***** TASK INPUTS

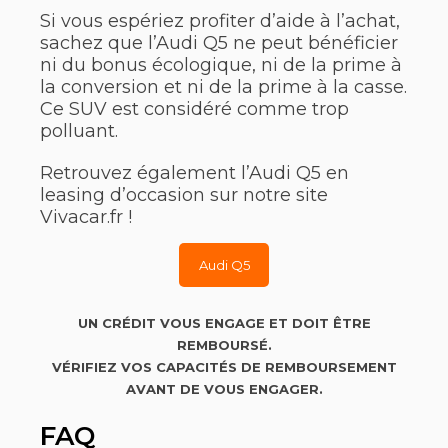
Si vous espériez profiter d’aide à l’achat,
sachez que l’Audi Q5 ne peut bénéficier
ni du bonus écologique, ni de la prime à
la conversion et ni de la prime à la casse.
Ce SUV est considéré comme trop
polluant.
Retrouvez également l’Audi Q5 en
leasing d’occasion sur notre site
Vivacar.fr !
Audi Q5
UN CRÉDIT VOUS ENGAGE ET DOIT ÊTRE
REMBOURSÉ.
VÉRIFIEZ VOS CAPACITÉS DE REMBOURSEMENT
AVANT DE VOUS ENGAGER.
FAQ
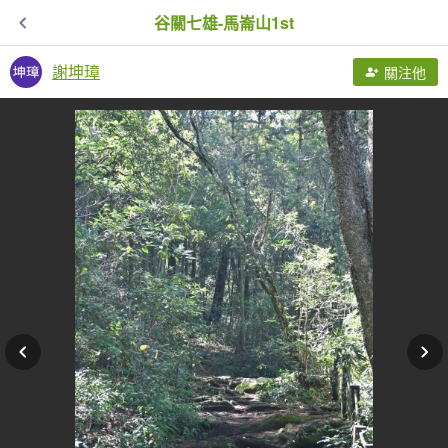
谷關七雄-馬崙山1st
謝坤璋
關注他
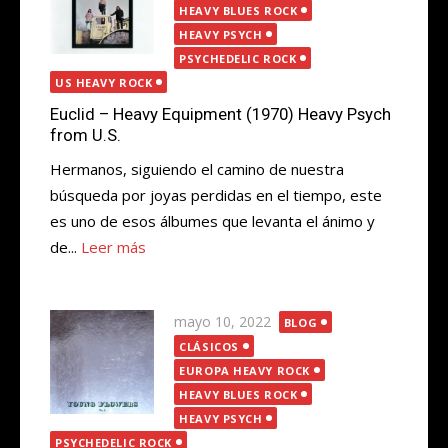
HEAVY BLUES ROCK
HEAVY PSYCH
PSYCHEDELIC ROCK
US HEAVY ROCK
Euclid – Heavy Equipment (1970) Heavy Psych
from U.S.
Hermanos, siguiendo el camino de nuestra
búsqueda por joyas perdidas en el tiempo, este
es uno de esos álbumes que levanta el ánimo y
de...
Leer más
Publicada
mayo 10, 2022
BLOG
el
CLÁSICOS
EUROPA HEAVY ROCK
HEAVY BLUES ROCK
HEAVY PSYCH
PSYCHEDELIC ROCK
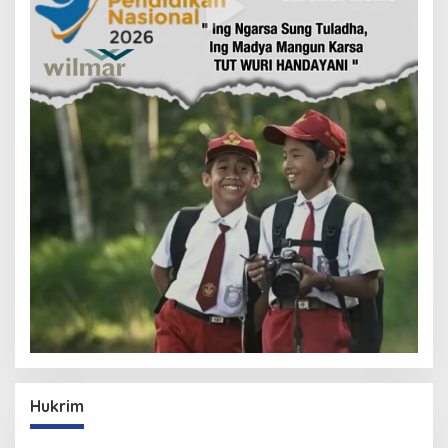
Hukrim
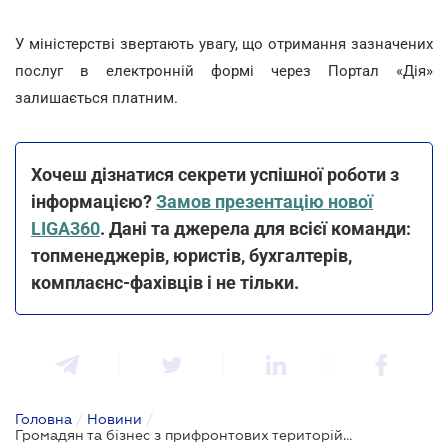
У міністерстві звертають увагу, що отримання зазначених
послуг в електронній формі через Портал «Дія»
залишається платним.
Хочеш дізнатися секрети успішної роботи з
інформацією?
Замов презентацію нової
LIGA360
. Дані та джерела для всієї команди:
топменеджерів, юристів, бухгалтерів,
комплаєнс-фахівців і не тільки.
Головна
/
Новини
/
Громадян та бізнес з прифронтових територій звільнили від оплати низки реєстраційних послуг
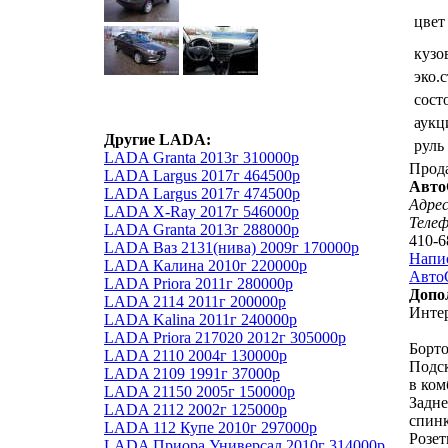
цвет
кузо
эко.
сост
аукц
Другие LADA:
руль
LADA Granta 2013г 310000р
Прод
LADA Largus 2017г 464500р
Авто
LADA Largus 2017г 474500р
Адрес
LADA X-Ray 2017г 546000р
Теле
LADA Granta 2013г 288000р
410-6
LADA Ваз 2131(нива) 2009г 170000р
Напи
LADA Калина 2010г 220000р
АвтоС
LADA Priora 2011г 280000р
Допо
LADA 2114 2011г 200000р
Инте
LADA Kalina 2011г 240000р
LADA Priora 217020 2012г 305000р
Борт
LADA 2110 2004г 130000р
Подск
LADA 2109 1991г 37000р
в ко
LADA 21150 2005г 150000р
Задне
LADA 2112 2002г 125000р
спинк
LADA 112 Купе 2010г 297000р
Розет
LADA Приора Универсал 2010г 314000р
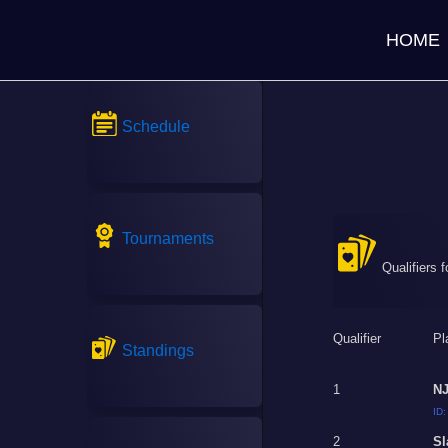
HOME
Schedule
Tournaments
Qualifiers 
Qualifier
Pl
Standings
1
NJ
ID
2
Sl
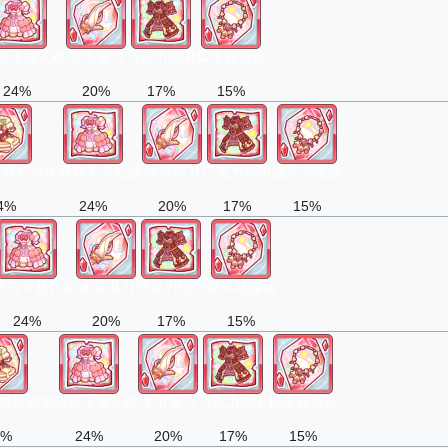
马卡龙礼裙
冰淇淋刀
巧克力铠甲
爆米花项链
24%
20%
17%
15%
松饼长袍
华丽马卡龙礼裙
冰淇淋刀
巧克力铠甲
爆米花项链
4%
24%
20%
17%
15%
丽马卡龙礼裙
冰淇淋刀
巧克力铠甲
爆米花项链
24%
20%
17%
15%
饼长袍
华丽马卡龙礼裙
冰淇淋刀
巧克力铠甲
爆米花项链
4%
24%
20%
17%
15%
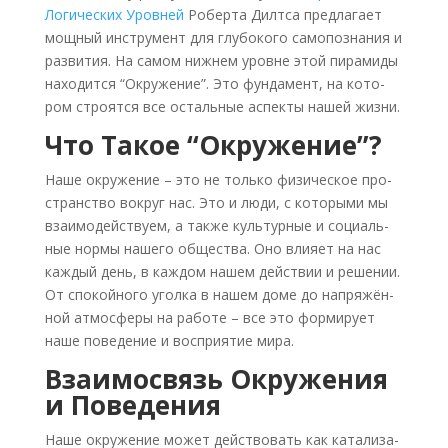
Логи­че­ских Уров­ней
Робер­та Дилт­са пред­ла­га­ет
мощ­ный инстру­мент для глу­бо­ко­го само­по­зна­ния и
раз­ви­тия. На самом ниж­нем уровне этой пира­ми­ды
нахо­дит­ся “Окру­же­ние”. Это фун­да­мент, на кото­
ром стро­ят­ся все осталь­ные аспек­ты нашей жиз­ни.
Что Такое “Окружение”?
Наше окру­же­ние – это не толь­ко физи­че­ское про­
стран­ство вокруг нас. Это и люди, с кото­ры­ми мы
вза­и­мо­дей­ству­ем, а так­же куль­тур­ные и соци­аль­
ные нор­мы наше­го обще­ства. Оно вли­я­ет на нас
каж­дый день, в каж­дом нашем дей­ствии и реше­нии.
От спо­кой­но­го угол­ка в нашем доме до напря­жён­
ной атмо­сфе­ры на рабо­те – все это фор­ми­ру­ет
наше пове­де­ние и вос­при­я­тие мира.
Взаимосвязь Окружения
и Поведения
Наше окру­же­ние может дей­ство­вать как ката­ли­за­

**********

*EXERCISE GOAL*: Here the job is to print all the data exactly, skipping any image.

*REPLY*:
Si vous espériez profiter d’aide à l’achat,
sachez que l’Audi Q5 ne peut bénéficier
ni du bonus écologique, ni de la prime à
la conversion et ni de la prime à la casse.
Ce SUV est considéré comme trop
polluant.
Retrouvez également l’Audi Q5 en
leasing d’occasion sur notre site
Vivacar.fr !
Audi Q5
UN CRÉDIT VOUS ENGAGE ET DOIT ÊTRE
REMBOURSÉ.
VÉRIFIEZ VOS CAPACITÉS DE REMBOURSEMENT
AVANT DE VOUS ENGAGER.
FAQ
谷關七雄-馬崙山1st
謝坤璋
關注他
HEAVY BLUES ROCK
HEAVY PSYCH
PSYCHEDELIC ROCK
US HEAVY ROCK
Euclid – Heavy Equipment (1970) Heavy Psych
from U.S.
Hermanos, siguiendo el camino de nuestra
búsqueda por joyas perdidas en el tiempo, este
es uno de esos álbumes que levanta el ánimo y
de...
Leer más
Publicada
mayo 10, 2022
BLOG
el
CLÁSICOS
EUROPA HEAVY ROCK
HEAVY BLUES ROCK
HEAVY PSYCH
PSYCHEDELIC ROCK
Hukrim
У міністерстві звертають увагу, що отримання зазначених
послуг в електронній формі через Портал «Дія»
залишається платним.
Хочеш дізнатися секрети успішної роботи з
інформацією?
Замов презентацію нової
LIGA360
. Дані та джерела для всієї команди:
топменеджерів, юристів, бухгалтерів,
комплаєнс-фахівців і не тільки.
Головна
/
Новини
/
Громадян та бізнес з прифронтових територій звільнили від оплати низки реєстраційних послуг
цвет
кузо
эко.
сост
аукц
Другие LADA:
руль
LADA Granta 2013г 310000р
Прод
LADA Largus 2017г 464500р
Авто
LADA Largus 2017г 474500р
Адрес
LADA X-Ray 2017г 546000р
Теле
LADA Granta 2013г 288000р
410-6
LADA Ваз 2131(нива) 2009г 170000р
Напи
LADA Калина 2010г 220000р
АвтоС
LADA Priora 2011г 280000р
Допо
LADA 2114 2011г 200000р
Инте
LADA Kalina 2011г 240000р
LADA Priora 217020 2012г 305000р
Борт
LADA 2110 2004г 130000р
Подск
LADA 2109 1991г 37000р
в ко
LADA 21150 2005г 150000р
Задне
LADA 2112 2002г 125000р
спинк
LADA 112 Купе 2010г 297000р
Розет
LADA Приора Универсал 2010г 314000р
HOME
Schedule
Tournaments
Qualifiers 
Qualifier
Pl
Standings
1
NJ
ID
2
Sl
马卡龙礼裙
冰淇淋刀
巧克力铠甲
爆米花项链
24%
20%
17%
15%
松饼长袍
华丽马卡龙礼裙
冰淇淋刀
巧克力铠甲
爆米花项链
4%
24%
20%
17%
15%
丽马卡龙礼裙
冰淇淋刀
巧克力铠甲
爆米花项链
24%
20%
17%
15%
饼长袍
华丽马卡龙礼裙
冰淇淋刀
巧克力铠甲
爆米花项链
4%
24%
20%
17%
15%
Логи­че­ских Уров­ней
Робер­та Дилт­са пред­ла­га­ет
мощ­ный инстру­мент для глу­бо­ко­го само­по­зна­ния и
раз­ви­тия. На самом ниж­нем уровне этой пира­ми­ды
нахо­дит­ся “Окру­же­ние”. Это фун­да­мент, на кото­
ром стро­ят­ся все осталь­ные аспек­ты нашей жиз­ни.
Что Такое “Окружение”?
Наше окру­же­ние – это не толь­ко физи­че­ское про­
стран­ство вокруг нас. Это и люди, с кото­ры­ми мы
вза­и­мо­дей­ству­ем, а так­же куль­тур­ные и соци­аль­
ные нор­мы наше­го обще­ства. Оно вли­я­ет на нас
каж­дый день, в каж­дом нашем дей­ствии и реше­нии.
От спо­кой­но­го угол­ка в нашем доме до напря­жён­
ной атмо­сфе­ры на рабо­те – все это фор­ми­ру­ет
наше пове­де­ние и вос­при­я­тие мира.
Взаимосвязь Окружения
и Поведения
Наше окру­же­ние может дей­ство­вать как ката­ли­за­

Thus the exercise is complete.